Tique asks six questions to an artist about their work and inspiration.
This week: Edita Liessner.

© Edita Liessner, from the series Short Stories on a Long Theme, 2026
Artist Edita Liessner
Lives in Paris, France
Website https://editaliessner.com

How do you describe your own art practice?

My work moves between documentary observation, conceptual thinking and image-making rooted in atmosphere and stories. This approach can be applied to anything I do. I’m drawn to incompleteness and to the tension between what is revealed and what remains unresolved. The idea of the fragment is central to the way I think – how individual fragments, when placed next to one another, can create an entirely new narrative or emotional meaning. That’s why I like to think of myself more as a collector than a traditional photographer.

I often think of images in a way that is very close to writing. Visual language, similarly to words, carries its own rhythm, symbolism, emotional codes. I’m fascinated by how meaning is constructed through association and sequencing, and by the way images can function almost like sentences within a larger narrative.

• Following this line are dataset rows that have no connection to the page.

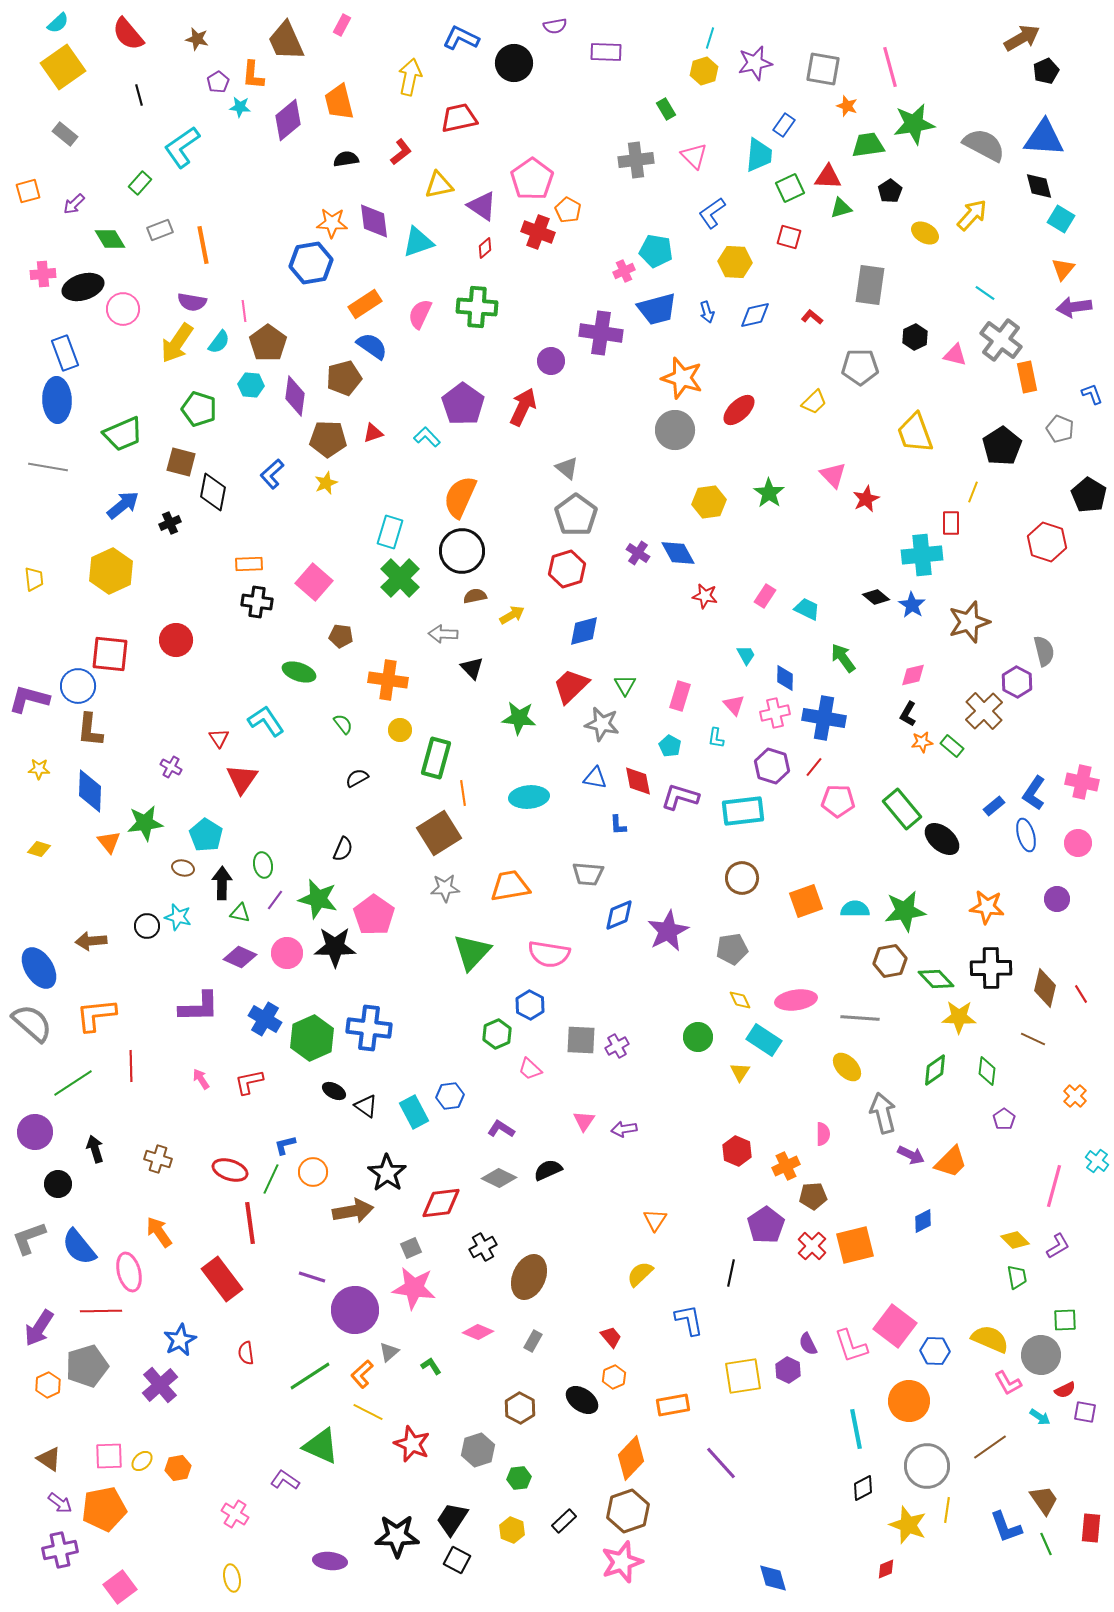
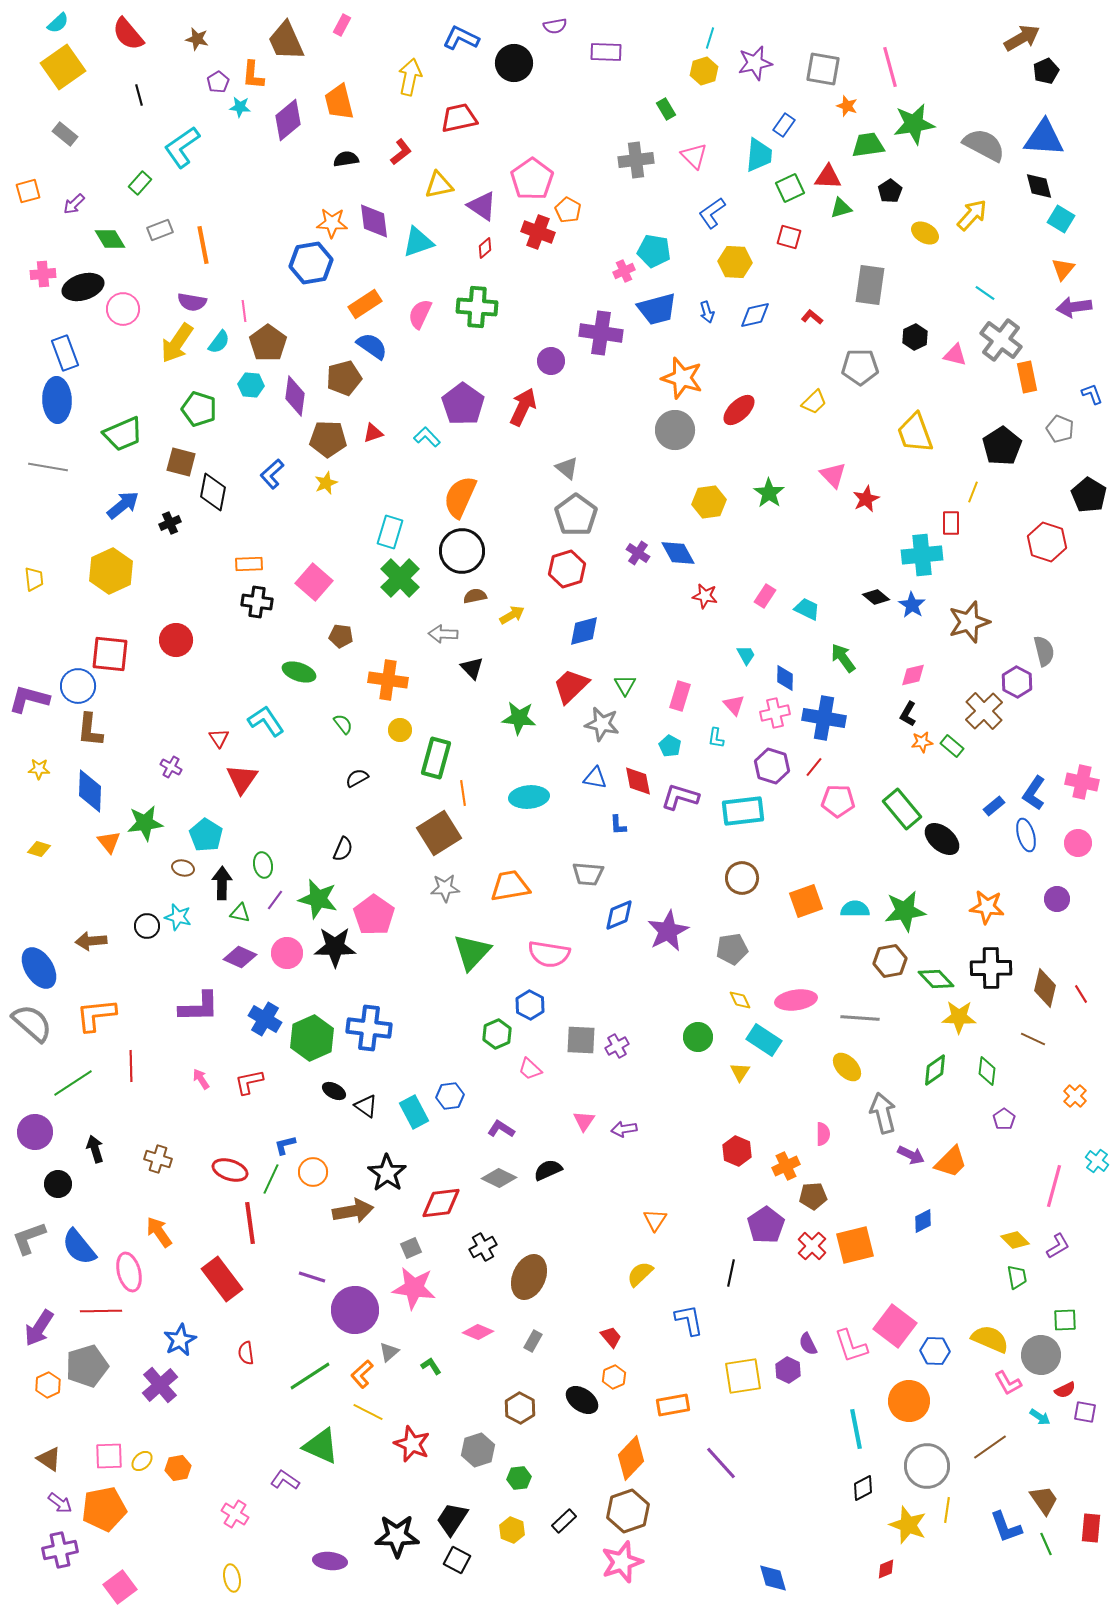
cyan pentagon at (656, 251): moved 2 px left
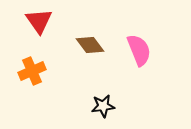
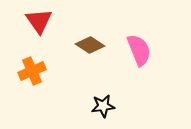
brown diamond: rotated 20 degrees counterclockwise
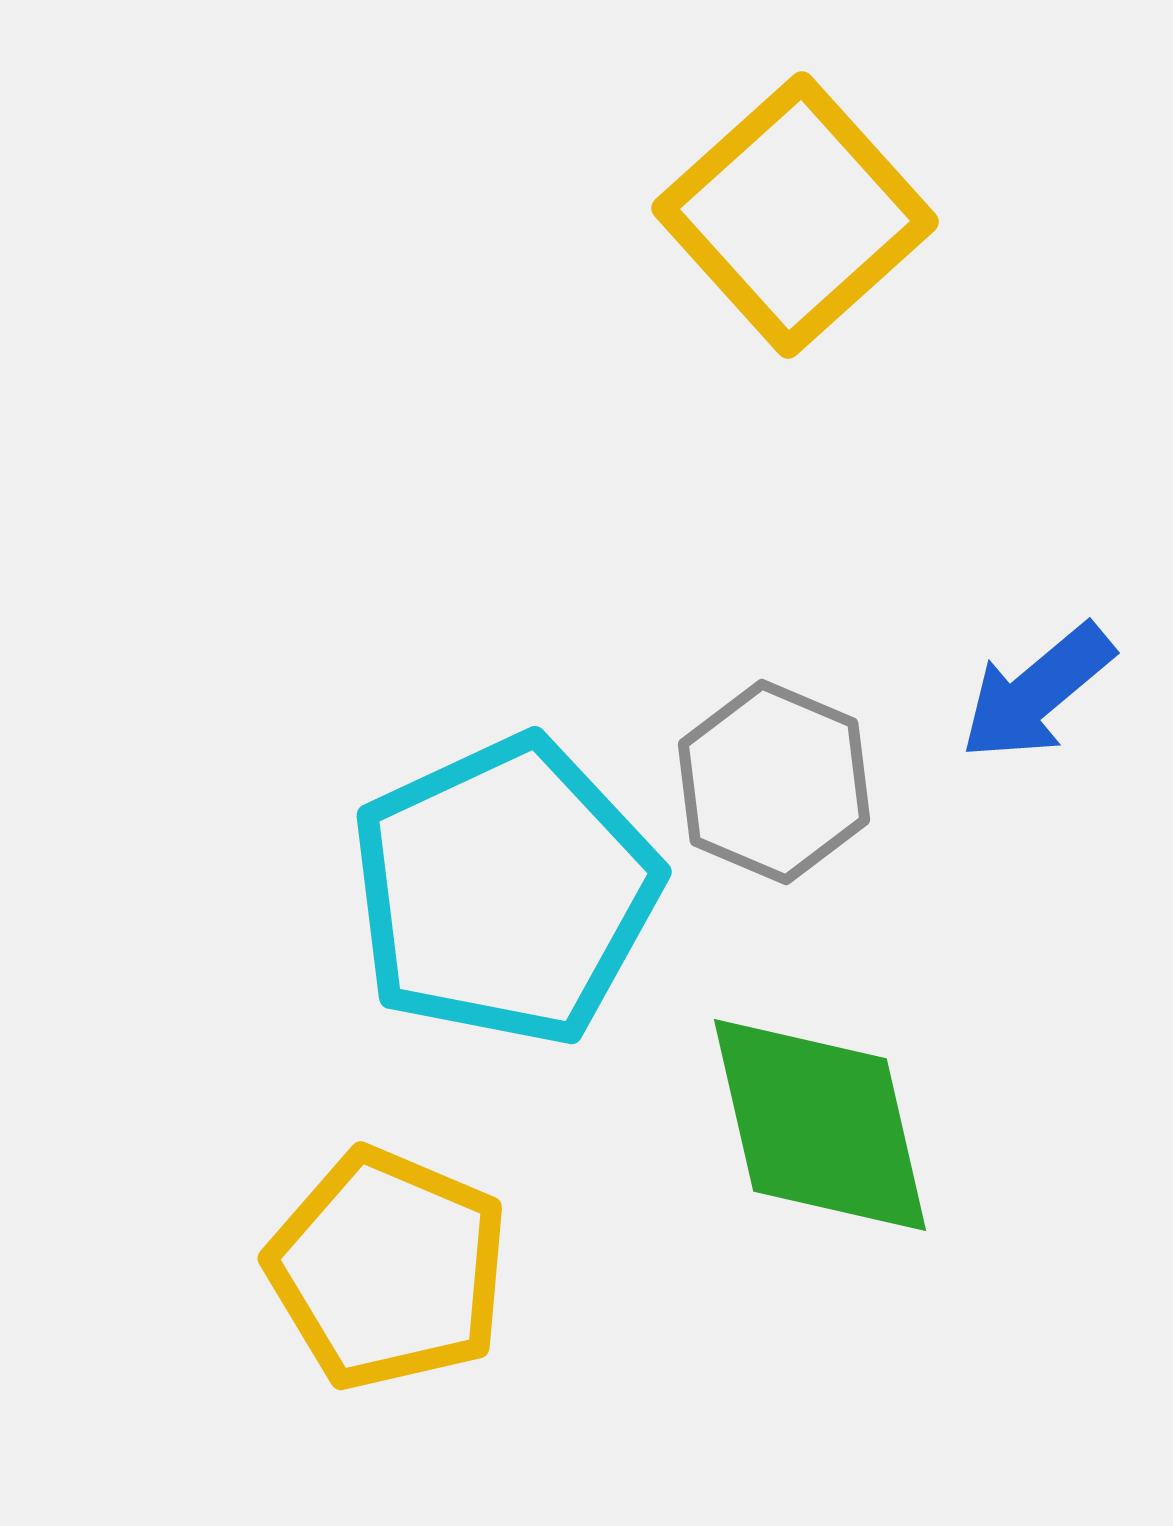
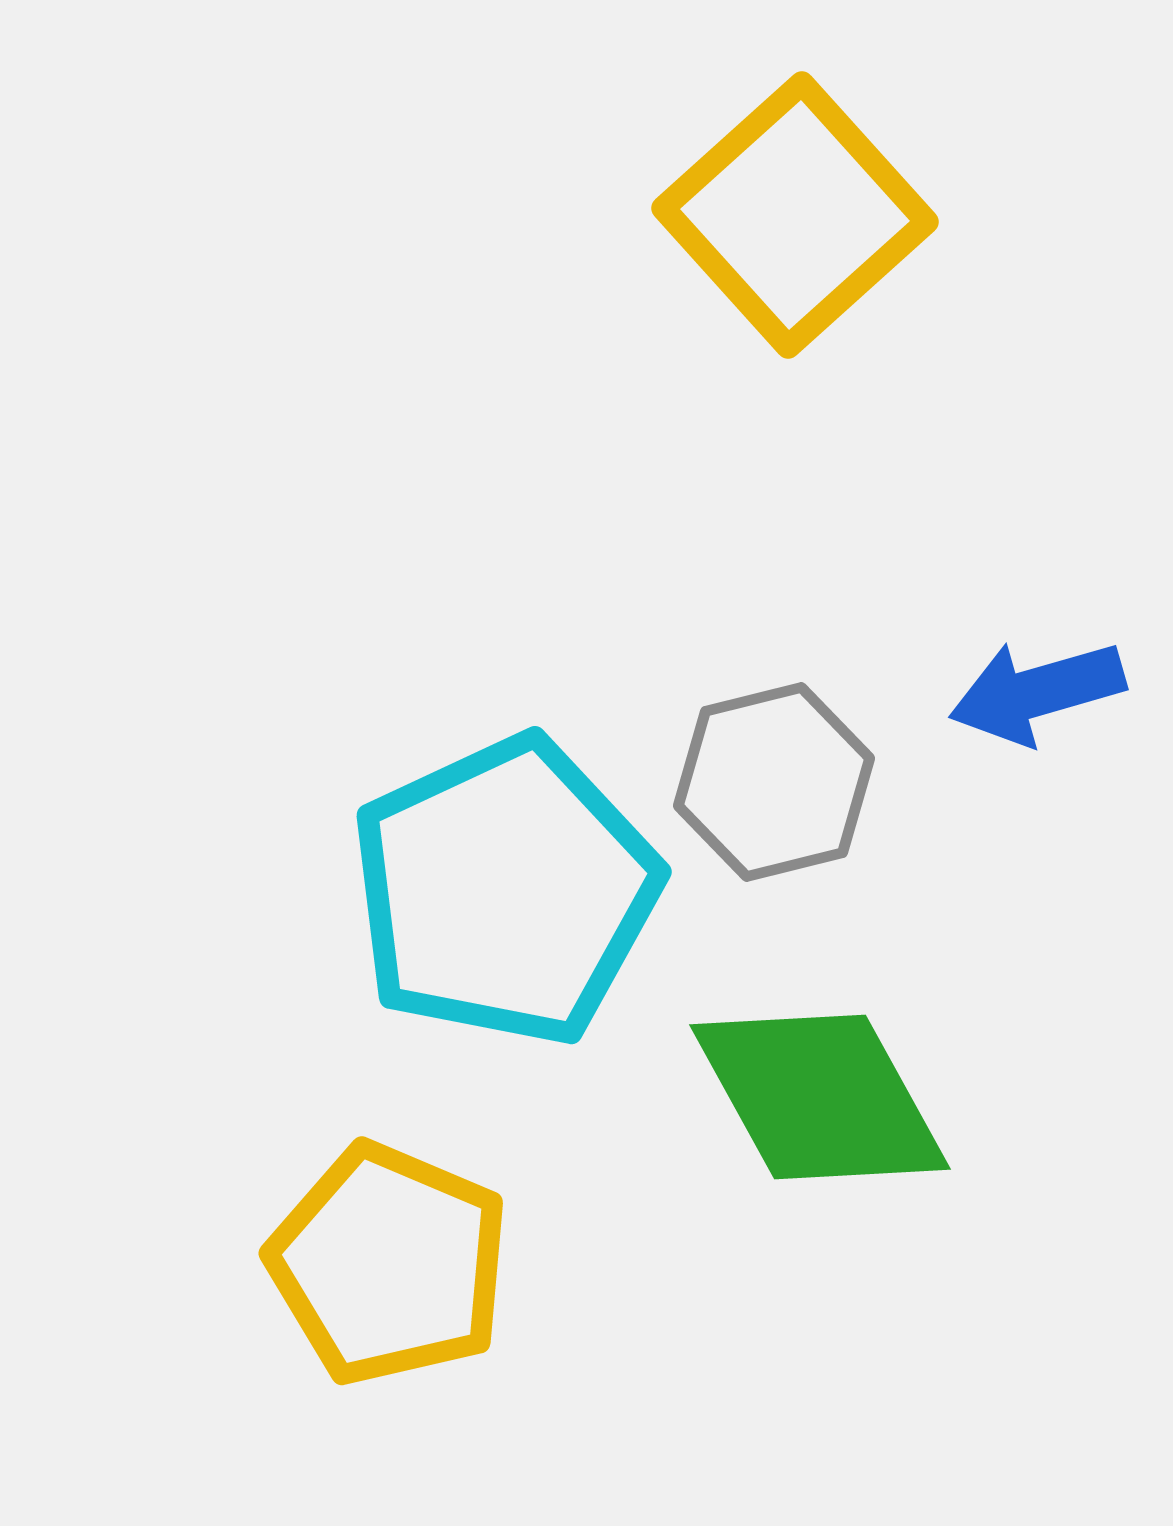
blue arrow: rotated 24 degrees clockwise
gray hexagon: rotated 23 degrees clockwise
green diamond: moved 28 px up; rotated 16 degrees counterclockwise
yellow pentagon: moved 1 px right, 5 px up
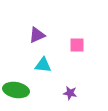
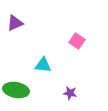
purple triangle: moved 22 px left, 12 px up
pink square: moved 4 px up; rotated 35 degrees clockwise
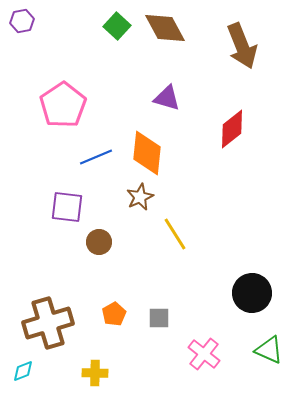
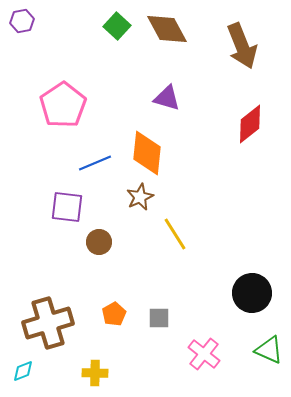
brown diamond: moved 2 px right, 1 px down
red diamond: moved 18 px right, 5 px up
blue line: moved 1 px left, 6 px down
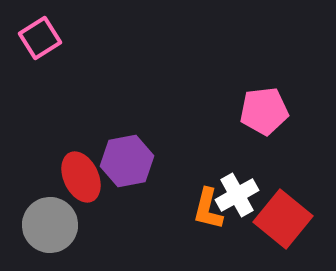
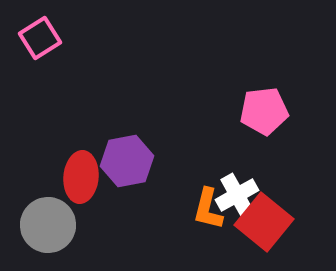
red ellipse: rotated 30 degrees clockwise
red square: moved 19 px left, 3 px down
gray circle: moved 2 px left
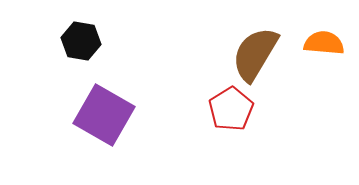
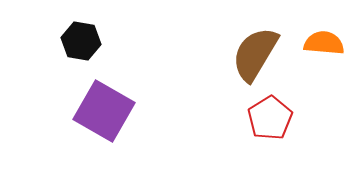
red pentagon: moved 39 px right, 9 px down
purple square: moved 4 px up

Which question or theme is central in your work?

Belonging and the themes of home and identity tied to it. I’m interested in what makes us human and how we connect to each other; how the places we inhabit shape our identities and emotional lives.

What was your first experience with art?

Through music, anything visual came much later.

My grandfather used to play classic rock’n’roll and 1960s records whenever he babysat me as a child. We would dance to them in his living room, and later on, he would try to teach me some of the songs on guitar and make mixtapes for me. Music is still essential to my process – I make playlists for every project I work on.

What is your greatest source of inspiration?

Inspiration can be found in anything: the way someone’s hand holds a glass of wine, an empty plastic bag being swept by the wind, the particular shade of blue the sky has at 6.30am. It can come from a chance conversation with a stranger, an exhibition you’ve seen, a book, or a film that stirred something within you and stayed there.

For me, it ultimately comes down to observation, openness, active listening, and being fully present. My notebooks are full of small observations, fragments of conversations, and moments I don’t want to forget.

What do you need in order to create your work?

I need both solitude and freedom as much as experiences that disrupt the calm. Space to observe, think, wander, and remain attentive to the world around me. At the same time, my work depends on being emotionally engaged with life and with other people. It’s a balance between retreat and connection. I feel like I’m constantly somewhere between these two places.

What work or artist has most recently surprised you?

I recently got my hands on a photobook Another Online Pervert by Brea Souders, which I found incredibly unsettling and intelligent in the way it navigates intimacy, loneliness, and projection within online spaces.

I was also deeply moved by the HBO series Station Eleven. What stayed with me most was the way it approaches the disappearance of the internet and social media. Not simply as a technological collapse, but as the disappearance of a certain collective consciousness as archive of everyday human existence. There’s something haunting and simultaneously cleansing in the idea that all these small traces of ourselves suddenly vanish.

I also loved how strongly the series draws on Shakespeare and the idea that art survives catastrophe. Even in the middle of collapse, people still feel the need to perform, tell stories and search for meaning within them.